Enhancement of depletion forces by electrostatic depletant repulsion.

A large variety of engaging phenomena stems from the occurrence of short-ranged attractive depletion forces. Yet, so far, most experimental studies have been interpreted on the basis of the simple Asakura-Oosawa model, where the depletion agent can be regarded as ideal. Here, conversely, we focus on a system where strong electrostatic coupling is present in the suspension. Specifically, from measurements of equilibrium sedimentation profiles, we obtain an equation of states for a colloidal system where depletion forces are tuned by the addition of a surfactant.
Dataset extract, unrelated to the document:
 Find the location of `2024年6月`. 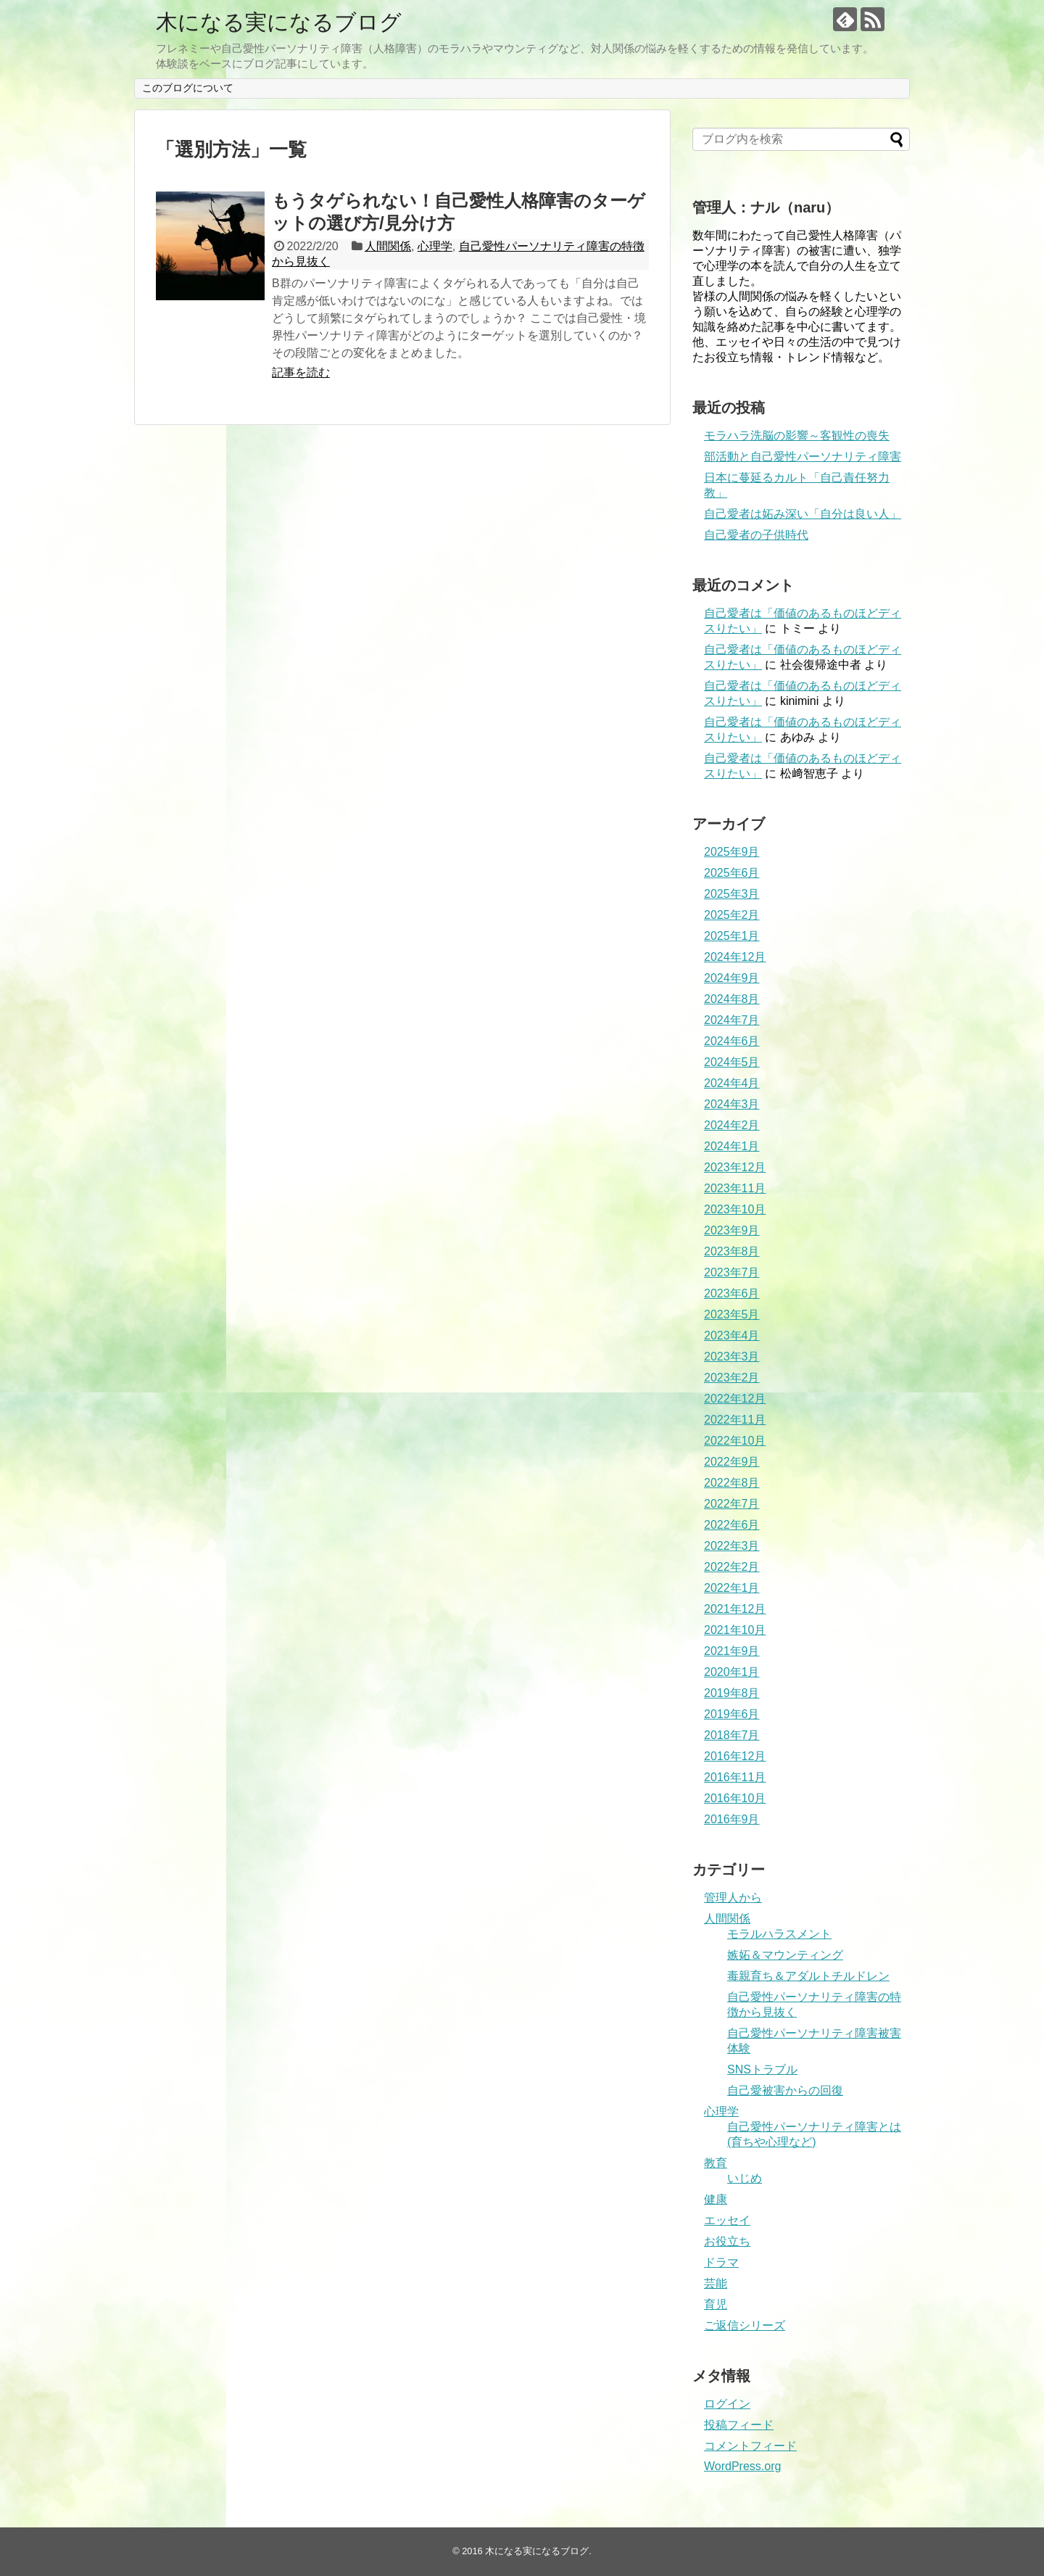 2024年6月 is located at coordinates (732, 1041).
At fixed colloid volume fraction, colloidal aggregation takes place when the surfactant concentration reaches a critical value which rises for increasing ionic strength. Screening repulsive electrostatic interactions inhibits the depletion mechanism and weakens the effective colloid-colloid attraction. The metastable coexistence curve displays the universal scaling behavior predicted for short-ranged potentials. The experimental data are compared with the theoretical predictions of a simple model which includes only electrostatic interactions. The effective depletion force on the colloids is evaluated by using the hypernetted-chain equation of liquid state theory at different salt concentrations. This model provides a convincing interpretation of the observed enhancement of the depletion mechanism by Coulomb repulsion.